One thing to keep in mind though is that countries where you actually perform the work usually want a piece of the pie. That can complicate things significantly.
Only yesterday that there was an article in the Finnish newspaper Helsingin Sanomat saying that the e-citizenship is getting increasingly questionable.
Until 2 years ago the e-citizenship was good to open a bank account. After major money laundering scandals (probably unrelated to e-citizenship) you cannot only no longer open a bank account as an e-citizen, but even existing ones of e-citizens are getting closed.
A business without a bank account sounds highly limited to me.
I am French living abroad. I had a one person (freelancing) company when I moved to Japan. It was hell interacting remotely with the administration. I am kind of left wing so I believed in not doing tax optimization and paying the taxes I owe at home, I was told this was suspicious.
If I ever do business again within the EU area, I will give Estonia a try.

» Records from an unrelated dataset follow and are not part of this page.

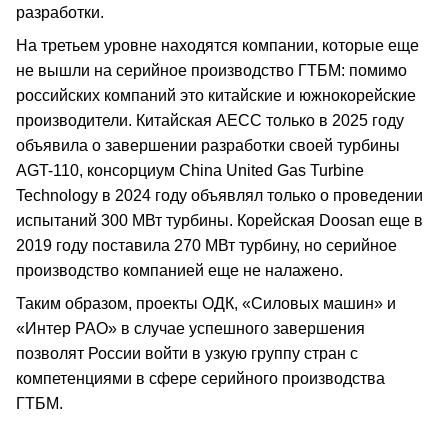
разработки.
На третьем уровне находятся компании, которые еще
не вышли на серийное производство ГТБМ: помимо
российских компаний это китайские и южнокорейские
производители. Китайская AECC только в 2025 году
объявила о завершении разработки своей турбины
AGT-110, консорциум China United Gas Turbine
Technology в 2024 году объявлял только о проведении
испытаний 300 МВт турбины. Корейская Doosan еще в
2019 году поставила 270 МВт турбину, но серийное
производство компанией еще не налажено.
Таким образом, проекты ОДК, «Силовых машин» и
«Интер РАО» в случае успешного завершения
позволят России войти в узкую группу стран с
компетенциями в сфере серийного производства
ГТБМ.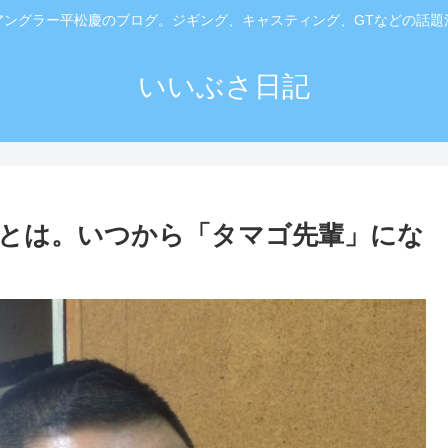
アングラー平松慶のブログ。ジギング、キャスティング、GTなどの話題
いいぶさ日記
とは。いつから「タマゴ先輩」にな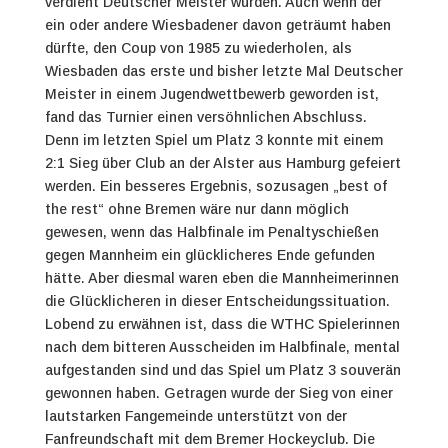
verdient Deutscher Meister wurden. Auch wenn der
ein oder andere Wiesbadener davon geträumt haben
dürfte, den Coup von 1985 zu wiederholen, als
Wiesbaden das erste und bisher letzte Mal Deutscher
Meister in einem Jugendwettbewerb geworden ist,
fand das Turnier einen versöhnlichen Abschluss.
Denn im letzten Spiel um Platz 3 konnte mit einem
2:1 Sieg über Club an der Alster aus Hamburg gefeiert
werden. Ein besseres Ergebnis, sozusagen „best of
the rest“ ohne Bremen wäre nur dann möglich
gewesen, wenn das Halbfinale im Penaltyschießen
gegen Mannheim ein glücklicheres Ende gefunden
hätte. Aber diesmal waren eben die Mannheimerinnen
die Glücklicheren in dieser Entscheidungssituation.
Lobend zu erwähnen ist, dass die WTHC Spielerinnen
nach dem bitteren Ausscheiden im Halbfinale, mental
aufgestanden sind und das Spiel um Platz 3 souverän
gewonnen haben. Getragen wurde der Sieg von einer
lautstarken Fangemeinde unterstützt von der
Fanfreundschaft mit dem Bremer Hockeyclub.
Die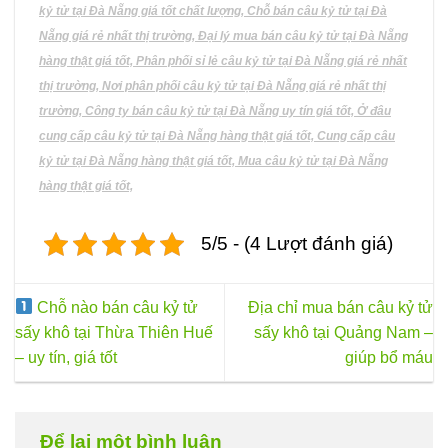
kỷ tử tại Đà Nẵng giá tốt chất lượng, Chỗ bán câu kỷ tử tại Đà
Nẵng giá rẻ nhất thị trường, Đại lý mua bán câu kỷ tử tại Đà Nẵng
hàng thật giá tốt, Phân phối sỉ lẻ câu kỷ tử tại Đà Nẵng giá rẻ nhất
thị trường, Nơi phân phối câu kỷ tử tại Đà Nẵng giá rẻ nhất thị
trường, Công ty bán câu kỷ tử tại Đà Nẵng uy tín giá tốt, Ở đâu
cung cấp câu kỷ tử tại Đà Nẵng hàng thật giá tốt, Cung cấp câu
kỷ tử tại Đà Nẵng hàng thật giá tốt, Mua câu kỷ tử tại Đà Nẵng
hàng thật giá tốt,
5/5 - (4 Lượt đánh giá)
Chỗ nào bán câu kỷ tử
Địa chỉ mua bán câu kỷ tử
sấy khô tại Thừa Thiên Huế
sấy khô tại Quảng Nam –
– uy tín, giá tốt
giúp bổ máu
Để lại một bình luận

The prospect of an administration set up for working remotely is very attractive to me.
I share your pain. I was just last night on the phone to France because of a wrangle over a French bank account held by an Australian and German (me and my wife) both currently living in the USA.
I also agree with you on the tax front; at least with regards to the French authorities. Luckily Australia and the US are much simpler in this regard.